RussianCow · on April 18, 2016

Not the parent, but I think the point is that, in the real world, the vast majority of use cases for which Python is slow are ones where you would use an existing library written in a lower-level language. So questions like "How fast can we make matrix multiplication in Python?" are irrelevant for the vast majority of Python developers because NumPy exists, and it's always going to be faster than anything you can write in pure Python.

joshvm · on April 19, 2016

In Ipython %timeit gives 4.3ms per loop, just on a-b. In C++ it's about the same.

I agree that the question is valid - making vanilla Python faster is cool. My point was that this particular example (image processing) was flawed, because it's not something a sane person would ever do in pure Python.

Someone · on April 19, 2016

"In Ipython %timeit gives 4.3ms per loop, just on a-b. In C++ it's about the same."

Of course it is about the same. Except for function entry and function exit, which should be a few thousand instructions, at the most, it runs the exact same instruction sequence (if you are using identical versions, compiler and compiler flags)

If you want an easily measurable difference, use way smaller images, and make a few thousand or even a few million calls, or look at the python sources to see how efficiently it calls into C.

tanlermin · on April 18, 2016

Ok. But I would do it in Numba.

joelg236 · on April 18, 2016

Be aware that python opencv uses c++ calls, it's only a wrapper. SciPy or numpy might be better examples.

joshvm · on April 18, 2016

I was under the impression that Numpy also just calls BLAS underneath? Hence why doing element-wise calls in Numpy is far, far faster than simply doing nested for loops.

But I think this is the great strength of Python. It's a glue language. If you need speed, you can always write a wrapper around a C/C++ library.

dietrichepp · on April 19, 2016

Funny you should say C/C++, because BLAS is Fortran.
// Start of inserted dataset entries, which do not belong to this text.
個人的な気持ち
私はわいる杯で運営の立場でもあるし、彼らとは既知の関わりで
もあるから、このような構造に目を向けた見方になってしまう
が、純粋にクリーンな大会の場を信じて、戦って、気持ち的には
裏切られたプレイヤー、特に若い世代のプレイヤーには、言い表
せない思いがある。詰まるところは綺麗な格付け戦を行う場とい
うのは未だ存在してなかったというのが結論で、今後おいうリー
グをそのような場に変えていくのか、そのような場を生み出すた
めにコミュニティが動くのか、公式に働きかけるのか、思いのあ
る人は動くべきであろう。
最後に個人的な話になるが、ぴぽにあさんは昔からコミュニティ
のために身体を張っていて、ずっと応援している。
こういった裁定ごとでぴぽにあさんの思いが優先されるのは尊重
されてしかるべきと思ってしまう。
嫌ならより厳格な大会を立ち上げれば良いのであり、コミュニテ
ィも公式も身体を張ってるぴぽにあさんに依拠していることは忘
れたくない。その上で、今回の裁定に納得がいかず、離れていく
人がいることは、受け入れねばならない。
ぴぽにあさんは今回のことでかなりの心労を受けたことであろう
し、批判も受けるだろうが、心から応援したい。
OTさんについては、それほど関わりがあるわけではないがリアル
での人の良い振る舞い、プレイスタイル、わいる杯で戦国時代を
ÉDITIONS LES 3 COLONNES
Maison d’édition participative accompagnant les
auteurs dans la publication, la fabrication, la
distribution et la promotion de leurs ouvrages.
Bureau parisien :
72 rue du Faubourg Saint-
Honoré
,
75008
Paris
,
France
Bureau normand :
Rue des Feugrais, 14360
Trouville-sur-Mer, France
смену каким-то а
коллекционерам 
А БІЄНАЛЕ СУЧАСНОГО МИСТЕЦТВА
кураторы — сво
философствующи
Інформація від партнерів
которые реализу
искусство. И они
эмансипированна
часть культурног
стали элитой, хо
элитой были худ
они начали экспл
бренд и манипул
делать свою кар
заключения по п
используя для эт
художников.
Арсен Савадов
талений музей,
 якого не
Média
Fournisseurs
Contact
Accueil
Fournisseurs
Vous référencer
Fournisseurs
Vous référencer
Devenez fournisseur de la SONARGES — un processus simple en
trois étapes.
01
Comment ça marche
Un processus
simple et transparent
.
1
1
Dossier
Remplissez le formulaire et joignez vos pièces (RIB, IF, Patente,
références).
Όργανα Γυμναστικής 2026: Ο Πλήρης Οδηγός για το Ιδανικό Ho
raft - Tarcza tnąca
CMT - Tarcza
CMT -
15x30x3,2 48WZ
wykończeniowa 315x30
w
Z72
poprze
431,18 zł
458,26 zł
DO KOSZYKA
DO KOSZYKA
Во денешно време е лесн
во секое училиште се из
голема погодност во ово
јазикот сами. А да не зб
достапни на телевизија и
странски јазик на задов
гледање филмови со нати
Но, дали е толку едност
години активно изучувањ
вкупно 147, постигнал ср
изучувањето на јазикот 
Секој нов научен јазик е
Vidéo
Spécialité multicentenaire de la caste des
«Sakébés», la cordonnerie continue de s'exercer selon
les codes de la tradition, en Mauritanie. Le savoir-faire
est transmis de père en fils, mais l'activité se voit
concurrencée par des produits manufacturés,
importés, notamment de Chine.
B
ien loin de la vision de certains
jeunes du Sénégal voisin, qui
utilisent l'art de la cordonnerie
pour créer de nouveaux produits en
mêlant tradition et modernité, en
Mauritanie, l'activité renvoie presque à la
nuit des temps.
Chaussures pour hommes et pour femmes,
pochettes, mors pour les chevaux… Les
howeman · on April 19, 2016

Actually, it's mostly assembly (depending on the particular implementation). Lapack is Fortran though.

ihnorton · on April 18, 2016

> SciPy or numpy might be better examples.

Python comprises less than 50% of the code in both of those repositories, but they are certainly great for learning the CPython API.

sorenjan · on April 18, 2016

I've never used Rust, how would it compare to a C++ solution?

grayrest · on April 18, 2016

The standard response from the Rust team is that Rust should match or beat non-SIMD C++ performance and if it doesn't, you should file a bug.

Note: The first thing anybody will ask when you complain about Rust being slow is whether you compiled with optimizations turned on (`cargo build --release`) since it tends to make a 10-15x difference.

im_down_w_otp · on April 18, 2016

Theoretically the Rust borrow-checker also knows enough about your code's protection and dispatch semantics such that additional information could be used to create deeper optimizations than are available in either C or C++. Numerical analysis in Rust could compete with Fortran in performance, but I don't know if any of that has been actualized in Rust yet.

viperscape · on April 18, 2016

I think some of that might start to come along with increase in compiler plugins, which is feature gated to nightly build right now.

hardwaresofton · on April 18, 2016

By what measurement?

I think the only thing I could say would be that it would be safer? And possible terser and possibly easy to understand.

frozenport · on April 18, 2016

As a C++ developer I find it hilarious that Node.js is a high performance league! ( your benchmark for example shows Rust as 6x faster)

chrisseaton · on April 18, 2016

But it's high performance given the semantics of the language. The work that has gone into making V8 perform as it does is extraordinary and should be respected, not mocked as 'hilarious'.

yeukhon · on April 18, 2016

I believe the high performance usually refers to NodeJS' non-blocking I/O.

frozenport · on April 21, 2016

The benchmarks show that by using another language his code went 8x faster. Perhaps if he optimized his C++ it would go even faster. It's funny that people are saying 10x off the theoretical is high performance. I wonder if these people are living in a Javascript bubble.